Beginning with the line that contains "Individuelle Datenschutzeinstellungen [button]", restate each line below through the final one exactly, and exclude the pictures.

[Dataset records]
▬▬▬▬▬▬▬▬▬▬
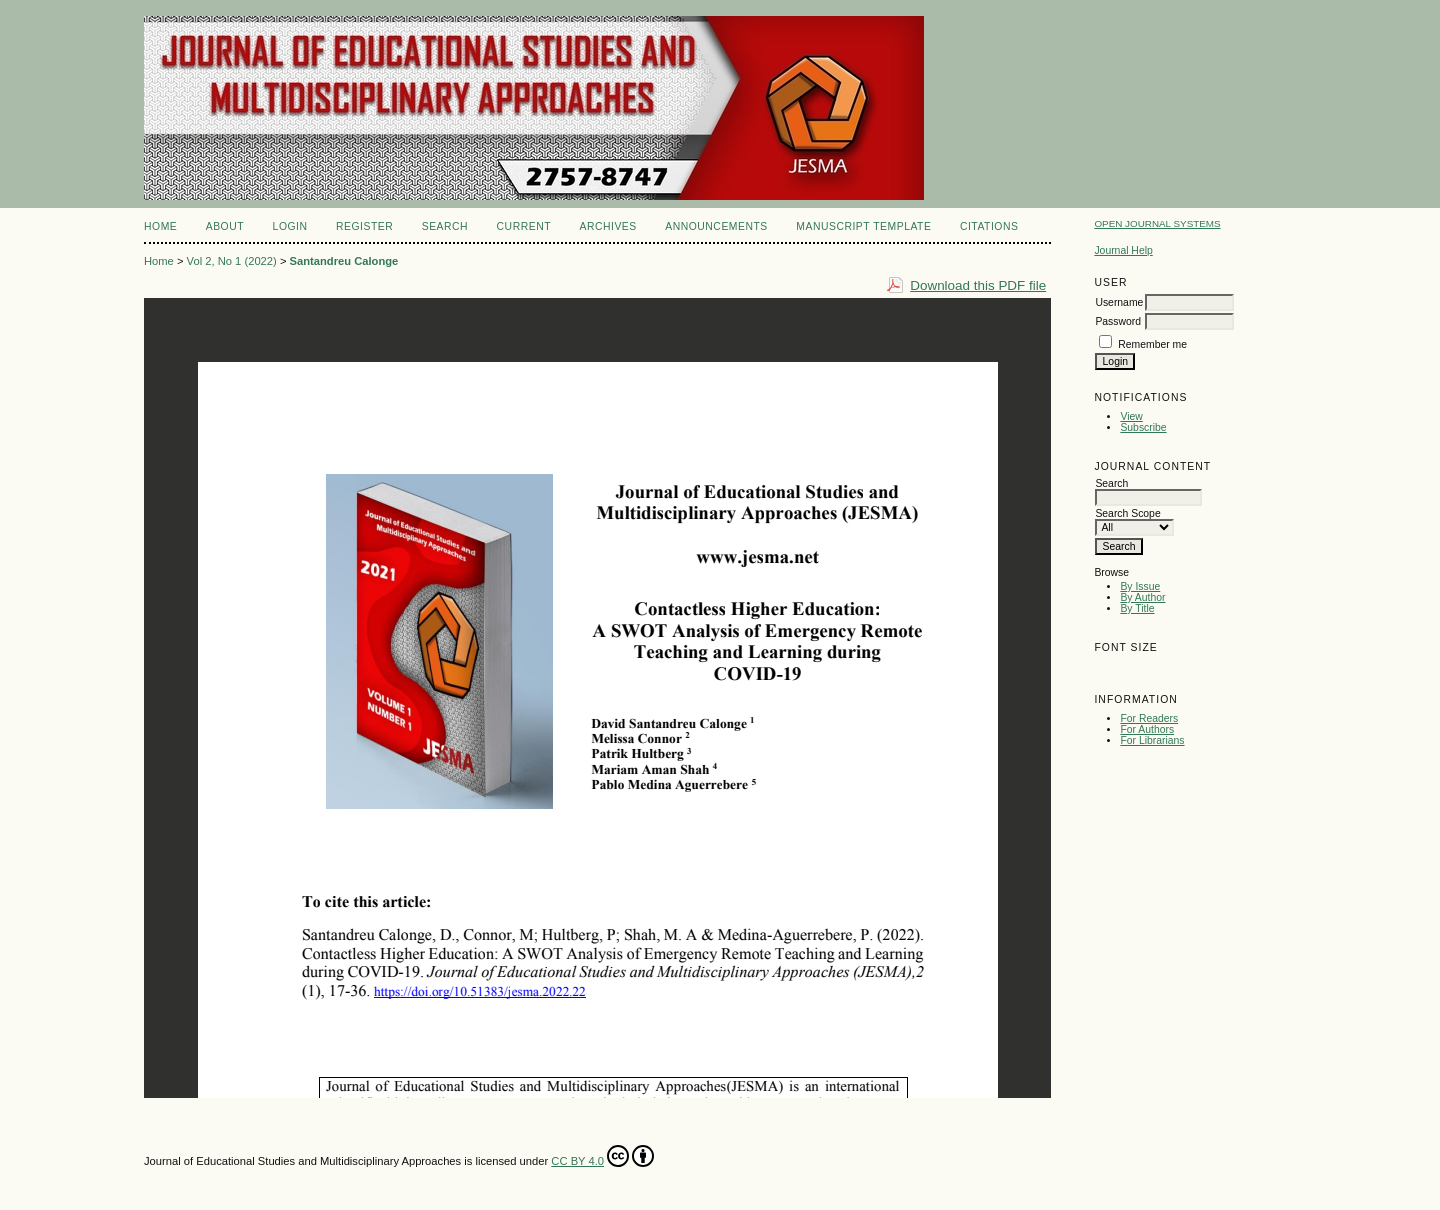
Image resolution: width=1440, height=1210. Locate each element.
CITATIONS (989, 226)
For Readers (1149, 718)
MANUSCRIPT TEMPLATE (863, 226)
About (225, 226)
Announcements (716, 226)
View (1131, 416)
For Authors (1147, 729)
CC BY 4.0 (602, 1156)
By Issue (1140, 586)
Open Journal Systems (1157, 223)
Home (160, 226)
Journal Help (1123, 250)
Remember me (1152, 344)
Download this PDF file (978, 285)
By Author (1142, 597)
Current (524, 226)
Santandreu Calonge (344, 261)
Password (1118, 321)
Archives (607, 226)
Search (445, 226)
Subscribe (1143, 427)
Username (1119, 302)
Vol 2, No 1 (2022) (232, 261)
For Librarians (1152, 740)
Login (290, 226)
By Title (1137, 608)
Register (364, 226)
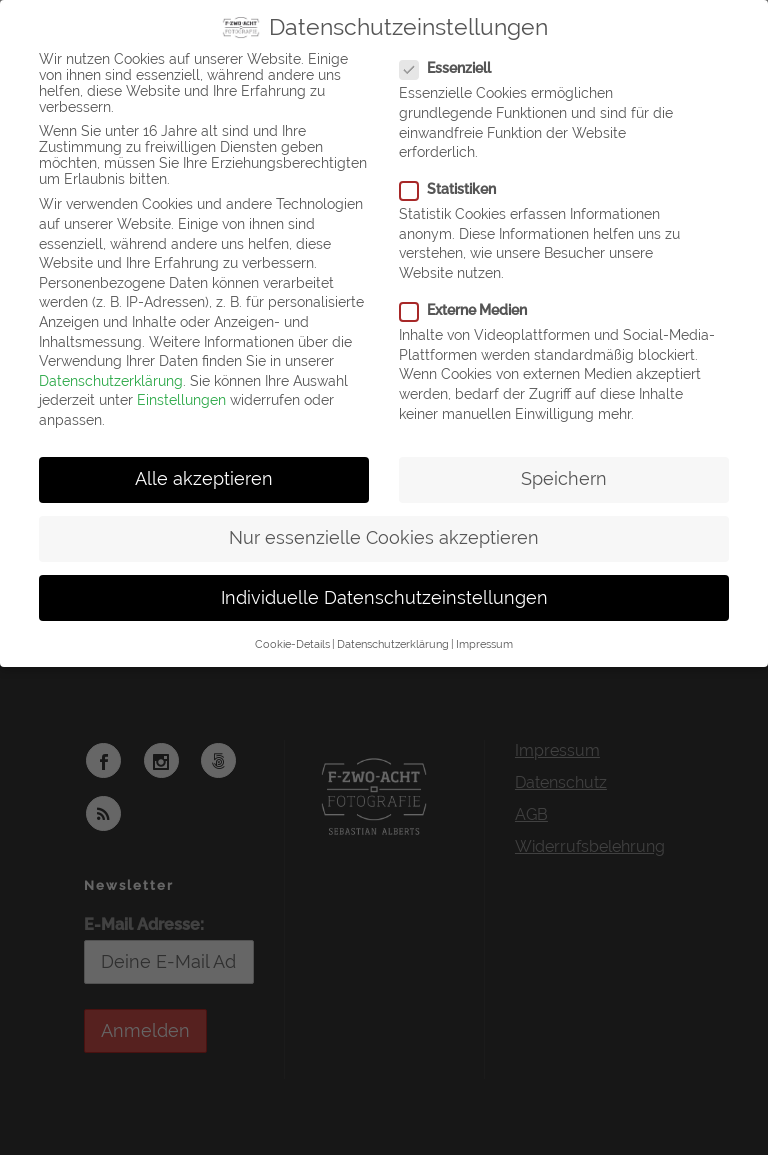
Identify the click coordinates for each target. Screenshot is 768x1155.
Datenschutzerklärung (111, 381)
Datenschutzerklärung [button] (393, 644)
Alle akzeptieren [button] (204, 479)
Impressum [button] (484, 644)
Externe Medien (471, 310)
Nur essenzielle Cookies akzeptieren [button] (384, 538)
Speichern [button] (564, 479)
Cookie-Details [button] (292, 644)
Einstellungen (181, 400)
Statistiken (456, 189)
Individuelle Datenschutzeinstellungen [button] (384, 598)
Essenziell (453, 68)
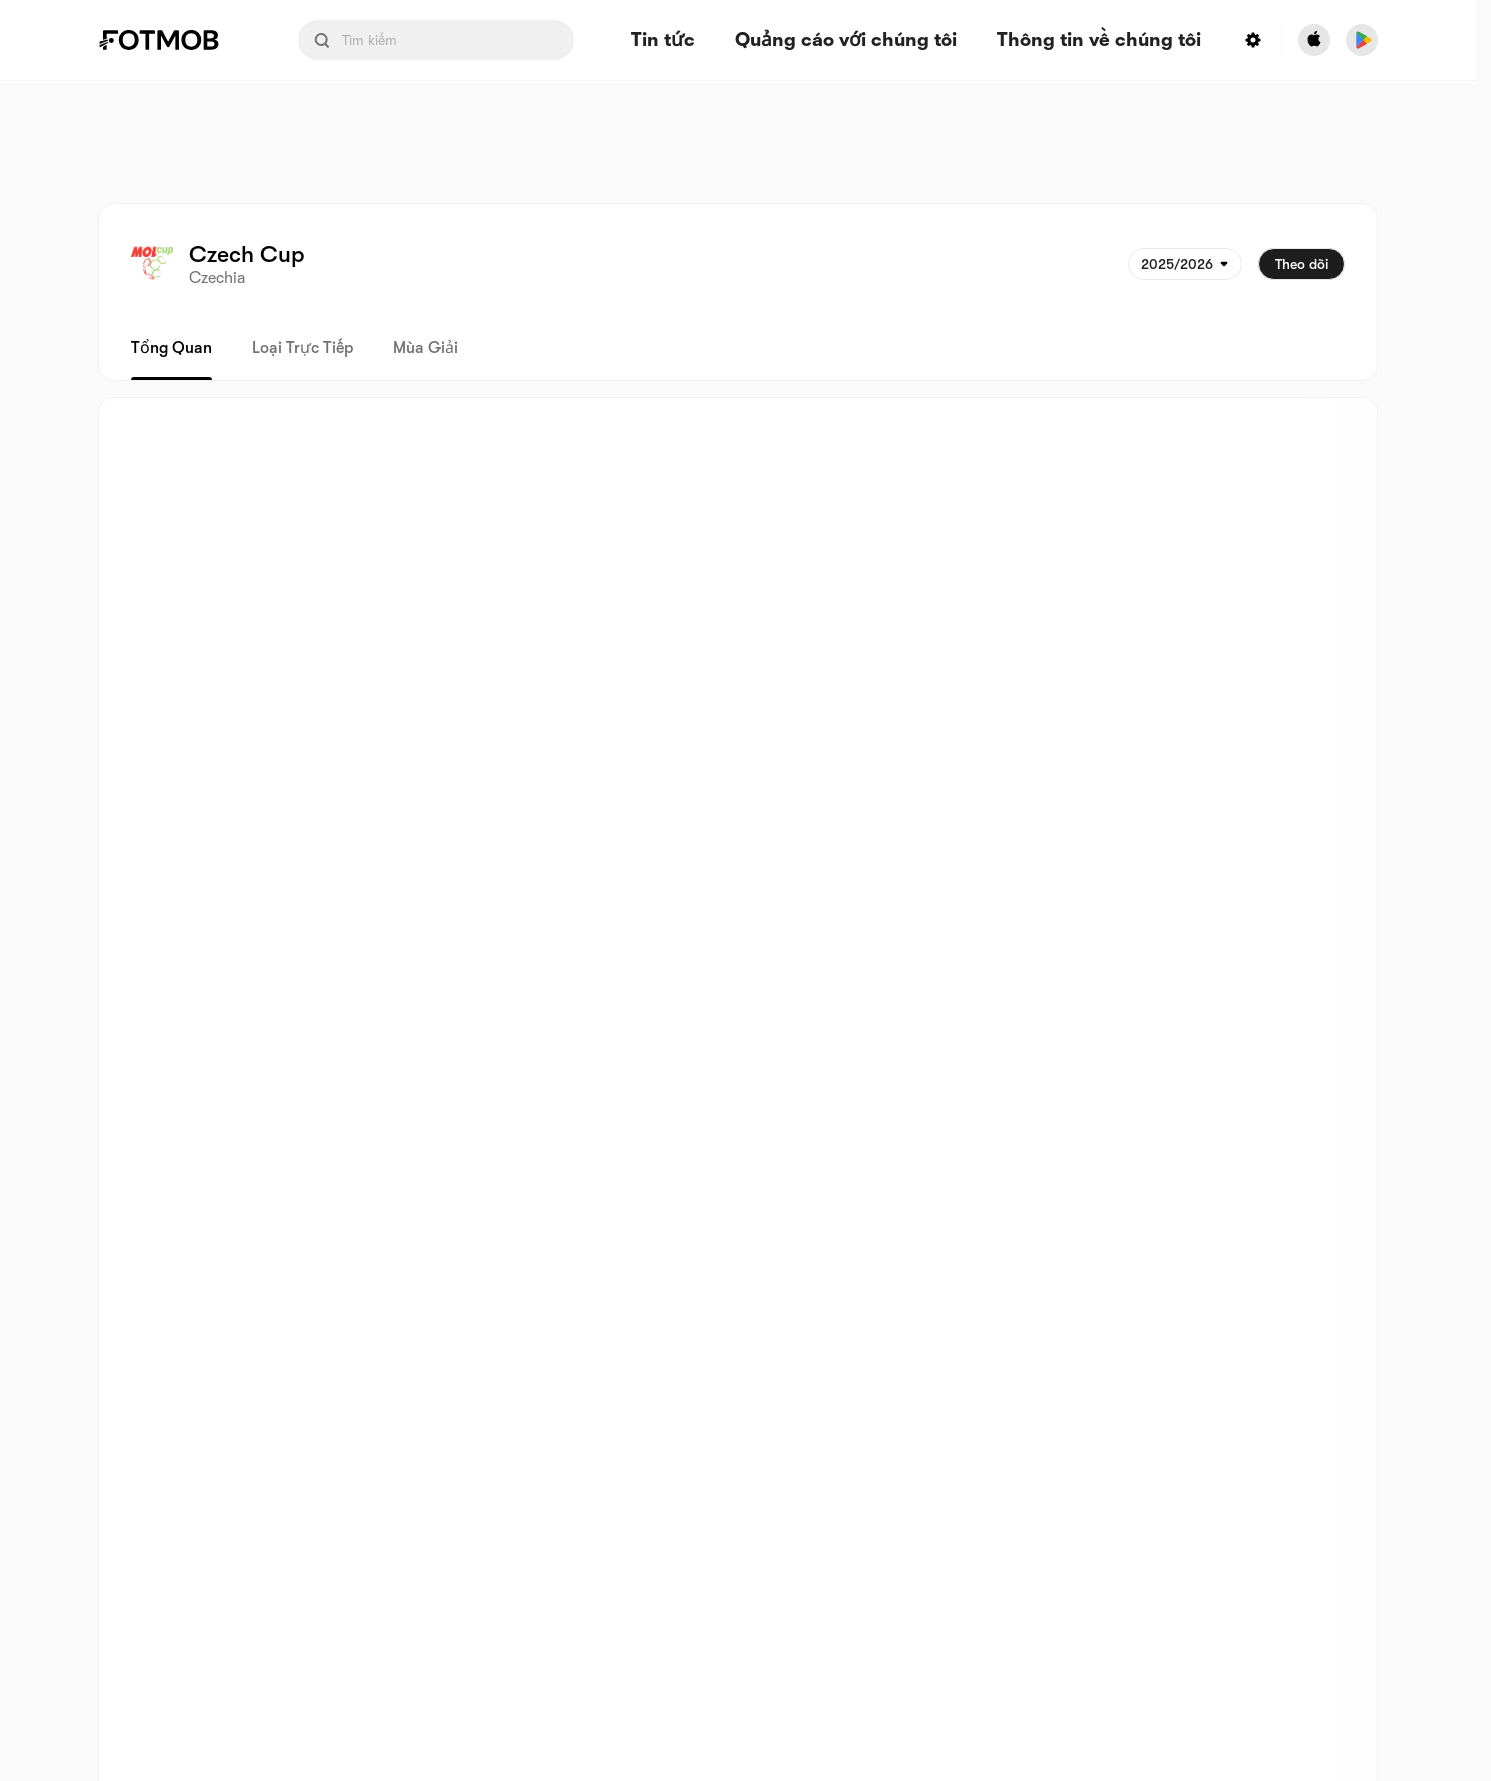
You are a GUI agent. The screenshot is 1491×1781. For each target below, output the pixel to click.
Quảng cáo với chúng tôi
▬▬▬▬▬▬▬▬▬▬
◆ Written answer:
Individuelle Datenschutzeinstellungen [button] (384, 598)
Essenziell (453, 68)
You are a GUI agent. The screenshot is 1491×1781. For each target below, output the pixel to click.
Quảng cáo với chúng tôi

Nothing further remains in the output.